Cavalier, passe ton chemin, de Larry McMurtry

Cavalier, passe ton chemin

Larry McMurtry, c’est tout d’abord ma rencontre avec Oliver Gallmeister. J’avais traduit Texasville en 1989 pour les éditions First, et un soir de 2016, Oliver m’a appelée pour m’annoncer qu’il voulait racheter ma traduction et que si je le souhaitais, je pouvais la revoir avant publication. Je me suis empressée d’accepter et le rachat et la révision. Le rachat, car cela m’ouvrait les portes de sa maison d’édition qui m’attirait depuis que j’avais lu Sukkwan Island, et la révision car je pressentais qu’une relecture ne ferait pas de mal à ma traduction, certainement datée et sans doute maladroite car j’étais alors nouvelle dans la profession.

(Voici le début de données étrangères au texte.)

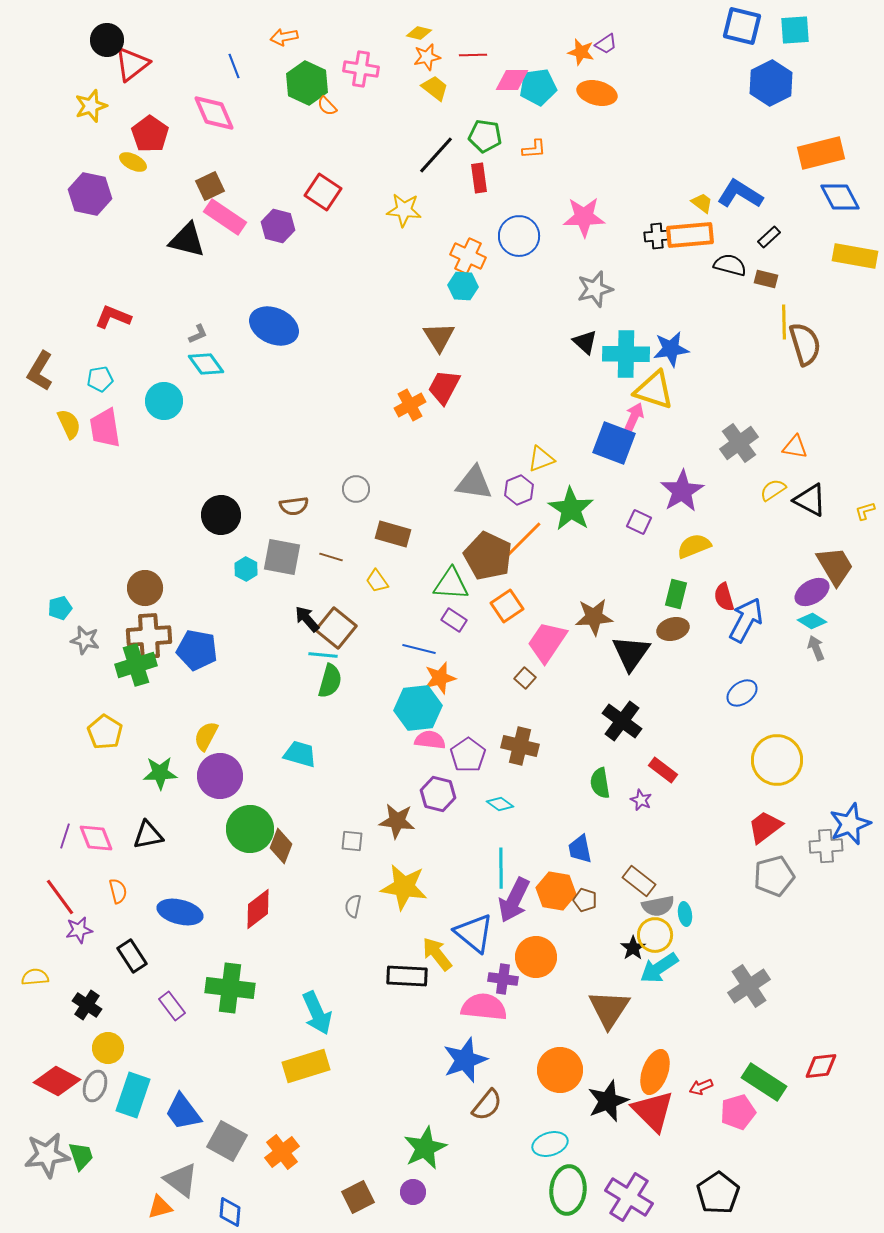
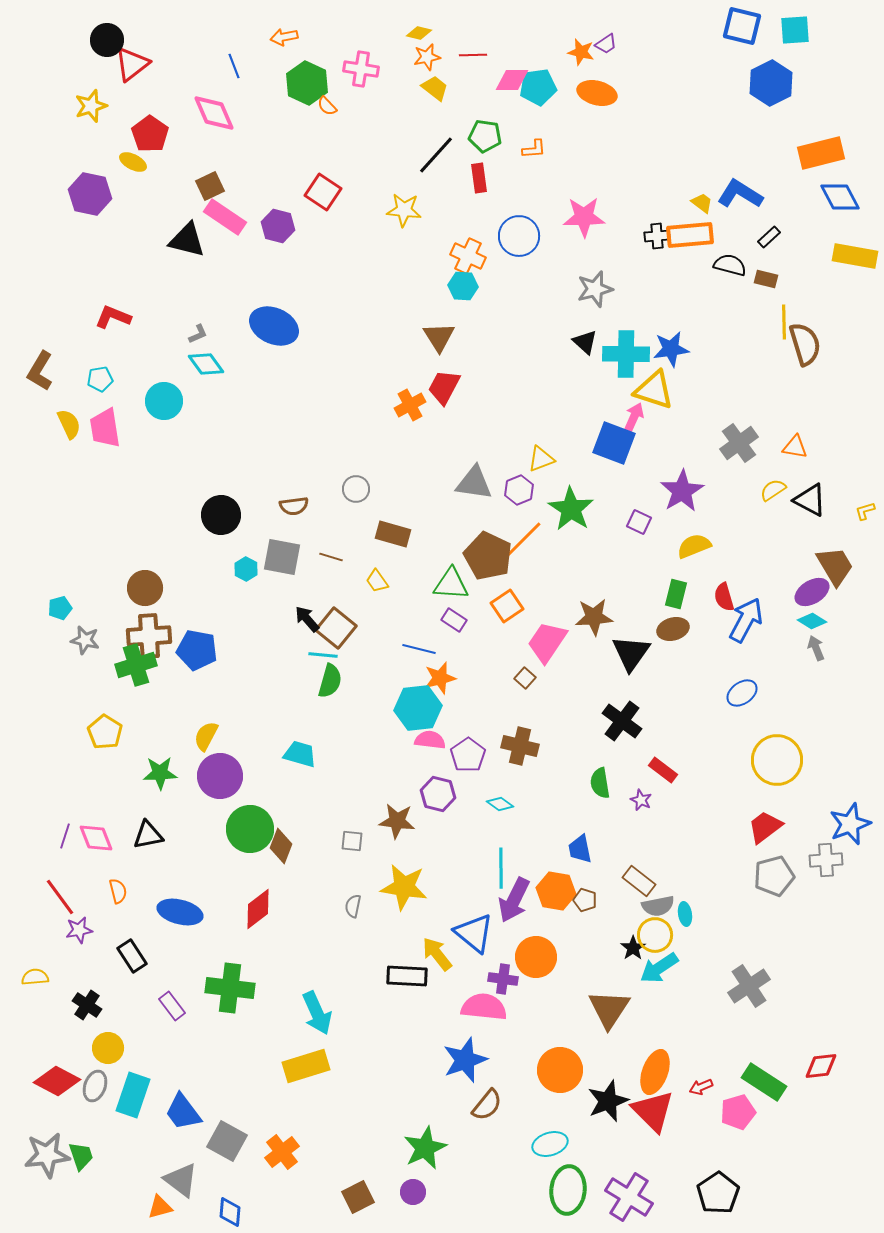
gray cross at (826, 846): moved 14 px down
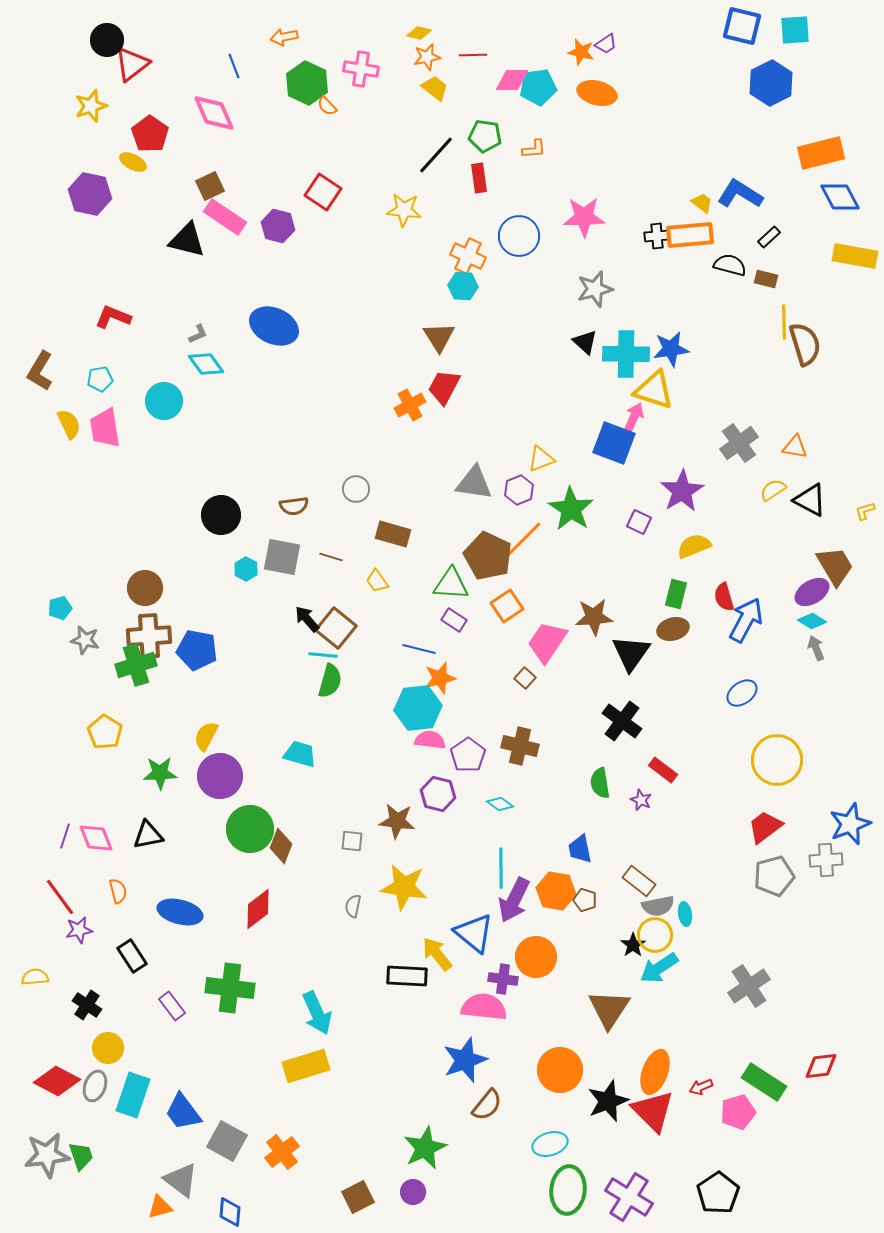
black star at (633, 948): moved 3 px up
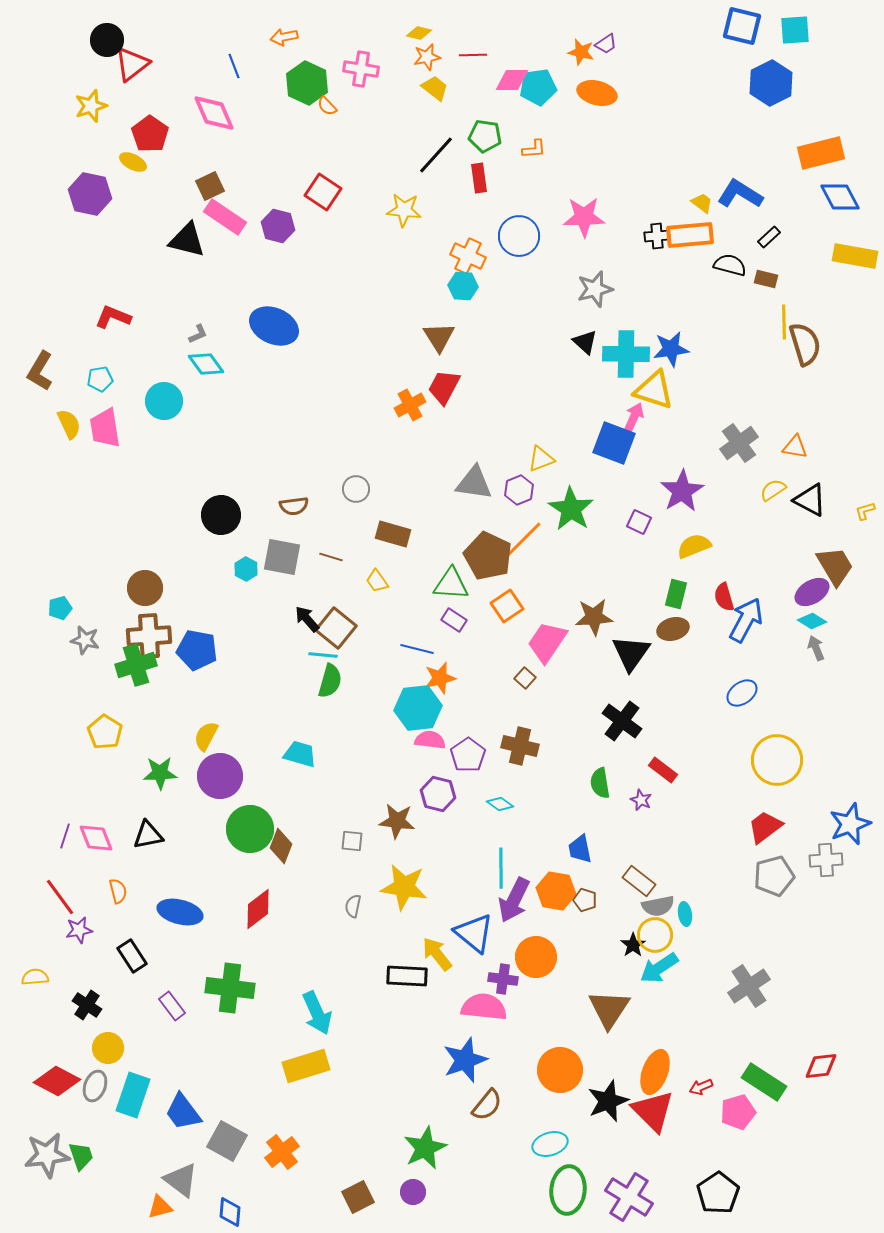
blue line at (419, 649): moved 2 px left
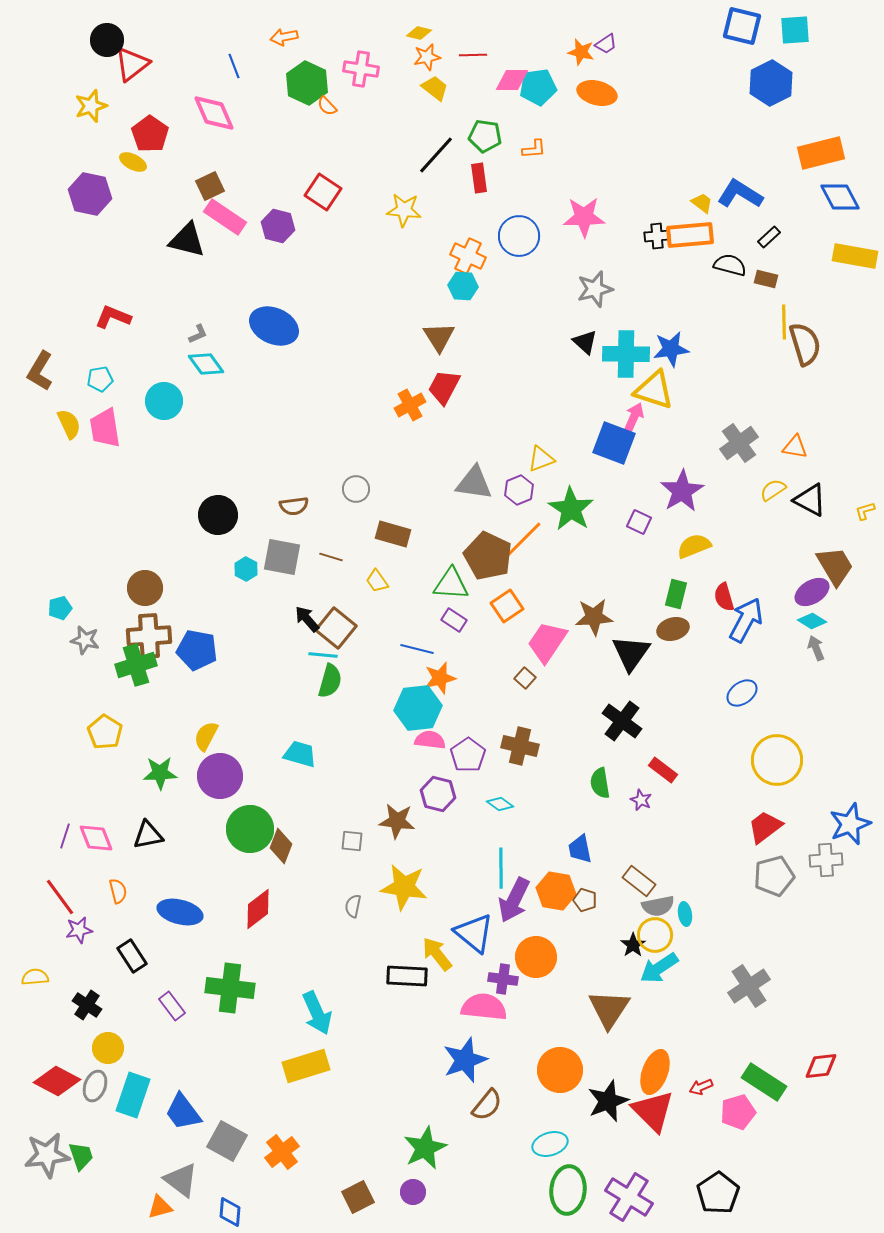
black circle at (221, 515): moved 3 px left
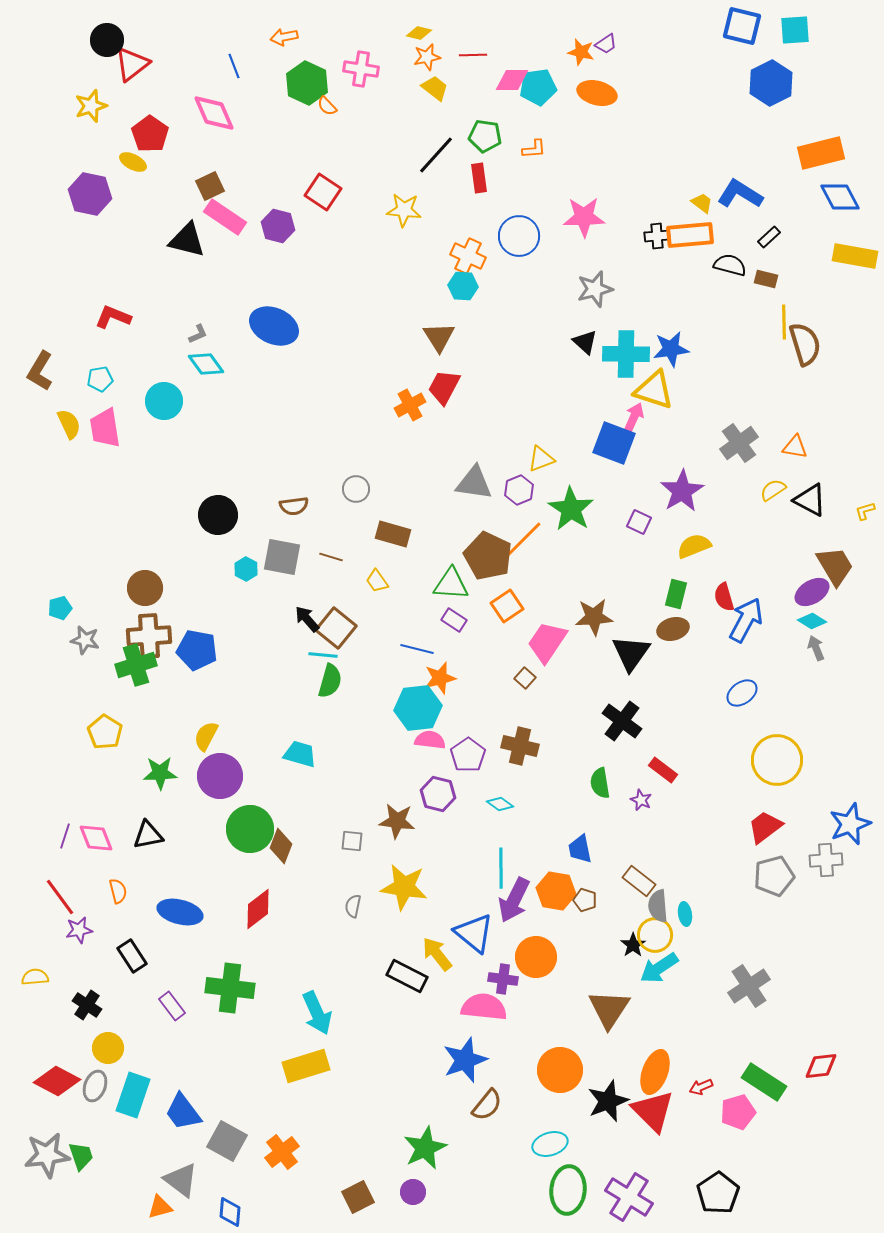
gray semicircle at (658, 906): rotated 96 degrees clockwise
black rectangle at (407, 976): rotated 24 degrees clockwise
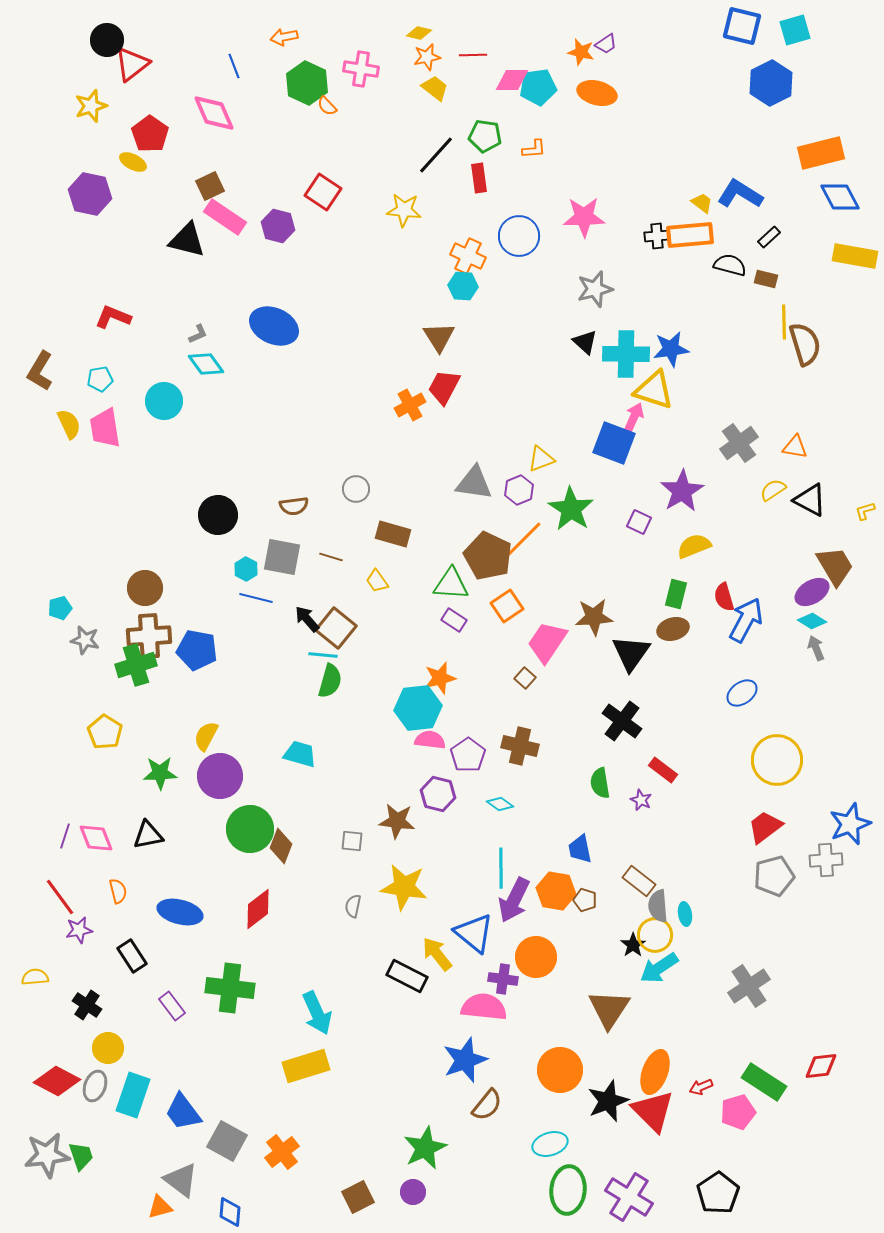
cyan square at (795, 30): rotated 12 degrees counterclockwise
blue line at (417, 649): moved 161 px left, 51 px up
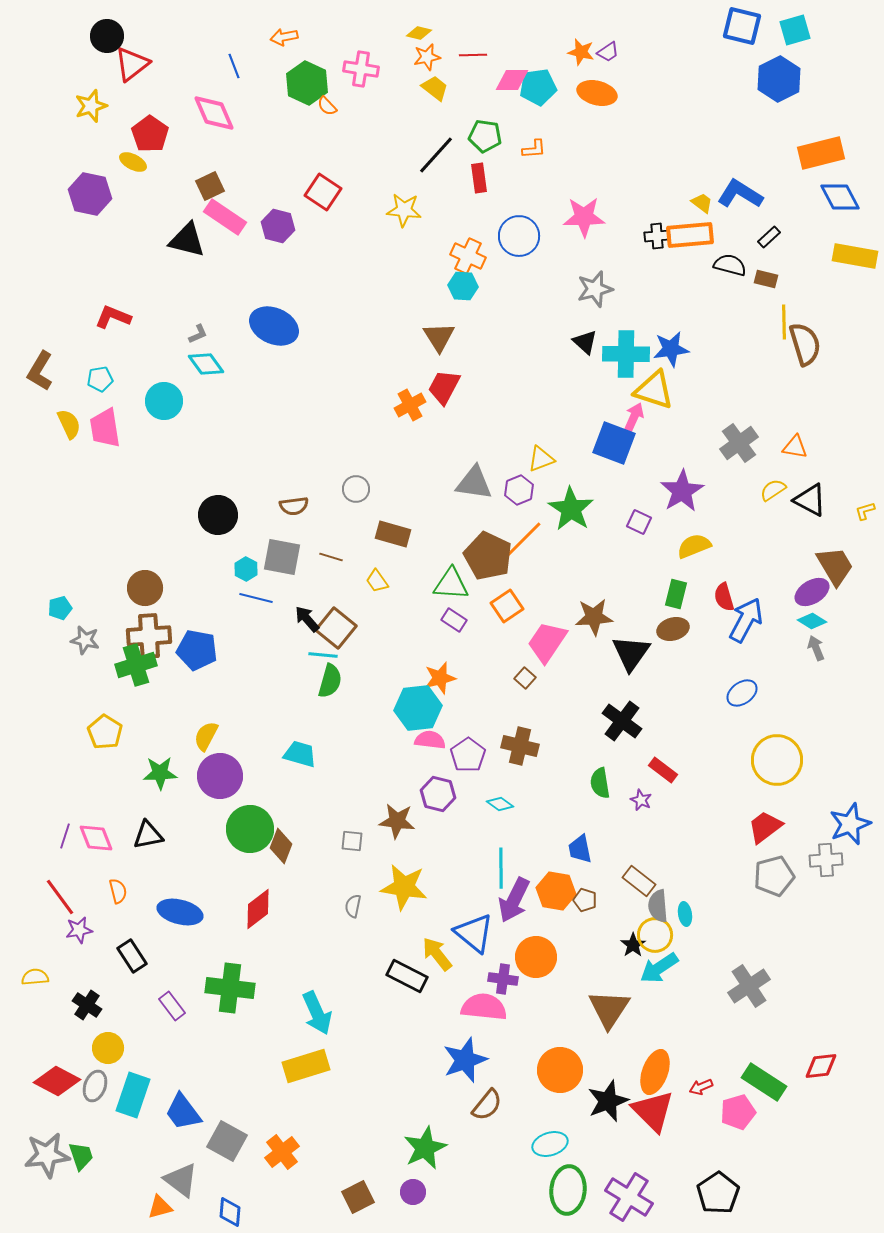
black circle at (107, 40): moved 4 px up
purple trapezoid at (606, 44): moved 2 px right, 8 px down
blue hexagon at (771, 83): moved 8 px right, 4 px up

Lorsqu’en 2020, Oliver m’a proposé de traduire le premier roman de Larry McMurtry, j’y ai vu comme un signe. Puisque Texasville avait marqué mes débuts chez Gallmeister, il me semblait tout à fait naturel que je traduise ses débuts à lui. Mais une fois le livre lu, j’ai paniqué. Si j’avais déjà vu des films qui se passent en plein cœur de l’Ouest américain, avec ses ranches, ses cow-boys rassemblant à cheval plusieurs milliers de bêtes sur de vastes territoires, je n’étais pas sûre de pouvoir rendre en français, sans user de périphrases, ce que l’image montrait et que l’auteur, en Texan ayant lui-même grandi dans un ranch, décrivait tout naturellement. Cattle guard, calf money, tank, etc. Cattle guard  : on a tous en tête l’image d’un pick-up roulant sur des barres métalliques posées au-dessus d’une fosse, permettant aux voitures mais non au bétail de passer. Personnellement, j’entendais même le bruit des roues. Les divers dictionnaires que je consultais proposaient : barrière canadienne, passage canadien. La seule mention de « canadien » m’a dissuadée. On est au Texas pas au Canada ! Et j’ai donc opté pour « grille à bestiaux », en espérant que le lecteur entendrait lui aussi ce bruit de ferraille si caractéristique. Pour calf money, impossible d’éviter la périphrase. « Two hundred dollars calf money » répond Lonnie quand Jess, un des ouvriers du ranch, lui dit qu’il n’a probablement pas d’argent pour partir. « J’ai deux cents dollars sur ce que j’ai gagné avec les veaux », ai-je décidé que Lonnie répondrait en français. Quid de tank  ? S’agissait-il d’un réservoir, d’une cuve, d’une citerne ? Le fond de ce tank est tapissé de gravier, on peut y pêcher et même s’y baigner. Voilà qui me mettait sur la voie des mares abreuvoirs artificielles qui se transforment en habitat aquatique pour de nombreuses espèces végétales et animales.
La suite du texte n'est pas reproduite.